= Kheireddine Abdul Wahab =

Kheireddine Abdul Wahab (1878 – January 1944) was a Lebanese businessman and mayor of the city of El Mina, who played a pivotal role in the establishment of Lebanon's second largest harbor, at Tripoli, as well as founding the Piloting & Harboring company, which oversees present-day harbor activities.

==Biography==
Abdul Wahab was born the son of a sailor in the northern city of El Mina, which was then known as Al-Askaleh, during Ottoman rule. Wahab received little schooling, and became a foreman on the El Mina docks, where merchant ships used smaller, local boats to onload and offload cargo. This was a lengthy, and labor-intensive process, and Abdul Wahab, with the help of his brother Adel, and enjoying the advantage of having a large family, the Abdul Wahabs, came to dominate the El Mina harbour labour force during the first decade of the 20th century, seeing Kheireddine himself become the owner of the small loading boats, leveraging his labour advantage.

In 1914, with World War I imminent, the importance of vital harbors became apparent. Kheireddine enjoyed good relations with the Ottomans at the time, and with political backing was the first, and to this day, the only man who leased one of Lebanon's islands, Cows island (today known as Abdul Wahab Island), as his ship construction site. This was the beginning of a long history of shipping, that extended between Cairo and Aleppo, branching out into commercial transport, import and export, in addition to the piloting and harboring business in El Mina.

By the end of the war and the inception of the French Mandate on Lebanon, Abdul Wahab had switched camps, and had helped Allied forces during the war through using his shipping business and in his status as a respected figure in the region. Among other tasks, he served as a proxy to assist the Allies in smuggling arms, ammunition and food behind enemy lines.

With the end of war in 1918, the French mandate modernized many outlets in Lebanon, one of which was the construction of the "Grumpk" key, as well as deepening the waters and the construction of a modern harbor in Tripoli, Lebanon, that still stands today. The project was contracted to a French corporation, which in turn subcontracted it to the local businesses, including Abdul Wahab's. The mandate then issued him the exclusive right of providing piloting, harboring, and fresh water supply services within Tripoli harbor waters.
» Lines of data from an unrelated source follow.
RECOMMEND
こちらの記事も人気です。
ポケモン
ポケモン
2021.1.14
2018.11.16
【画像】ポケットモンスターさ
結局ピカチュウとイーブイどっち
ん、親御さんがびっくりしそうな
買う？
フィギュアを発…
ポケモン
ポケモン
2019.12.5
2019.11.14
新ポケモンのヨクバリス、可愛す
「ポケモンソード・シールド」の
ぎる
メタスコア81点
The French mandate appointed Kheireddine Abdul Wahab as mayor of the newly established city of Al-Askaleh, a position which he held for 20 years until his death. In his later years, and after forming the Kheireddine and Adel Abdul Wahab Holding company, which at one point was a major owner of Al-Askaleh business and real estate, Abdul Wahab retired and took to philanthropy until his death in January 1944.